**ACTIVITY**
An exact copy of the listing is what the response must contain.

**RECORD EXCERPTS**

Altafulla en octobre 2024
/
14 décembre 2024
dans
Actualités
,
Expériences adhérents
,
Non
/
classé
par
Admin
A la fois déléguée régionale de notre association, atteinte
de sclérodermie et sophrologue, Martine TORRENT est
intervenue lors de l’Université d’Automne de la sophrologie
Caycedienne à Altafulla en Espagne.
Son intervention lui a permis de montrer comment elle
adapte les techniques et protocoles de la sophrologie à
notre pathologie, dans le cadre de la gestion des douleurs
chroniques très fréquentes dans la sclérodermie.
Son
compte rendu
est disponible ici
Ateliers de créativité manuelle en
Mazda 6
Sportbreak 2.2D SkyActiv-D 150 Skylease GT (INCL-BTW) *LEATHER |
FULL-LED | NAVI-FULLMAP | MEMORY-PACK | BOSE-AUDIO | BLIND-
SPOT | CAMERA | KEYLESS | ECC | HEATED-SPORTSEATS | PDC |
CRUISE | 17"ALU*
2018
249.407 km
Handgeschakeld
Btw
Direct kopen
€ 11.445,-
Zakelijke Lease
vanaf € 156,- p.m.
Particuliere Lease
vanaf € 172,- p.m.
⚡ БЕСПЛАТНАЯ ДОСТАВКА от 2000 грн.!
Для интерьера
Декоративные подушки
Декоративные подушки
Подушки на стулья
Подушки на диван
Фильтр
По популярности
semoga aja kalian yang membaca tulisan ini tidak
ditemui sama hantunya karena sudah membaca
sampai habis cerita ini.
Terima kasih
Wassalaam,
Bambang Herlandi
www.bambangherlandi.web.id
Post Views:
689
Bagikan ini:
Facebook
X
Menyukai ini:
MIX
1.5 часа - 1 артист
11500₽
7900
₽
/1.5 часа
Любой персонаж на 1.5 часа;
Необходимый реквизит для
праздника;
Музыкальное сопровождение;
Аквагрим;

**WRITTEN SOLUTION**
Altafulla en octobre 2024
/
14 décembre 2024
dans
Actualités
,
Expériences adhérents
,
Non
/
classé
par
Admin
A la fois déléguée régionale de notre association, atteinte
de sclérodermie et sophrologue, Martine TORRENT est
intervenue lors de l’Université d’Automne de la sophrologie
Caycedienne à Altafulla en Espagne.
Son intervention lui a permis de montrer comment elle
adapte les techniques et protocoles de la sophrologie à
notre pathologie, dans le cadre de la gestion des douleurs
chroniques très fréquentes dans la sclérodermie.
Son
compte rendu
est disponible ici
Ateliers de créativité manuelle en
Mazda 6
Sportbreak 2.2D SkyActiv-D 150 Skylease GT (INCL-BTW) *LEATHER |
FULL-LED | NAVI-FULLMAP | MEMORY-PACK | BOSE-AUDIO | BLIND-
SPOT | CAMERA | KEYLESS | ECC | HEATED-SPORTSEATS | PDC |
CRUISE | 17"ALU*
2018
249.407 km
Handgeschakeld
Btw
Direct kopen
€ 11.445,-
Zakelijke Lease
vanaf € 156,- p.m.
Particuliere Lease
vanaf € 172,- p.m.
⚡ БЕСПЛАТНАЯ ДОСТАВКА от 2000 грн.!
Для интерьера
Декоративные подушки
Декоративные подушки
Подушки на стулья
Подушки на диван
Фильтр
По популярности
semoga aja kalian yang membaca tulisan ini tidak
ditemui sama hantunya karena sudah membaca
sampai habis cerita ini.
Terima kasih
Wassalaam,
Bambang Herlandi
www.bambangherlandi.web.id
Post Views:
689
Bagikan ini:
Facebook
X
Menyukai ini:
MIX
1.5 часа - 1 артист
11500₽
7900
₽
/1.5 часа
Любой персонаж на 1.5 часа;
Необходимый реквизит для
праздника;
Музыкальное сопровождение;
Аквагрим;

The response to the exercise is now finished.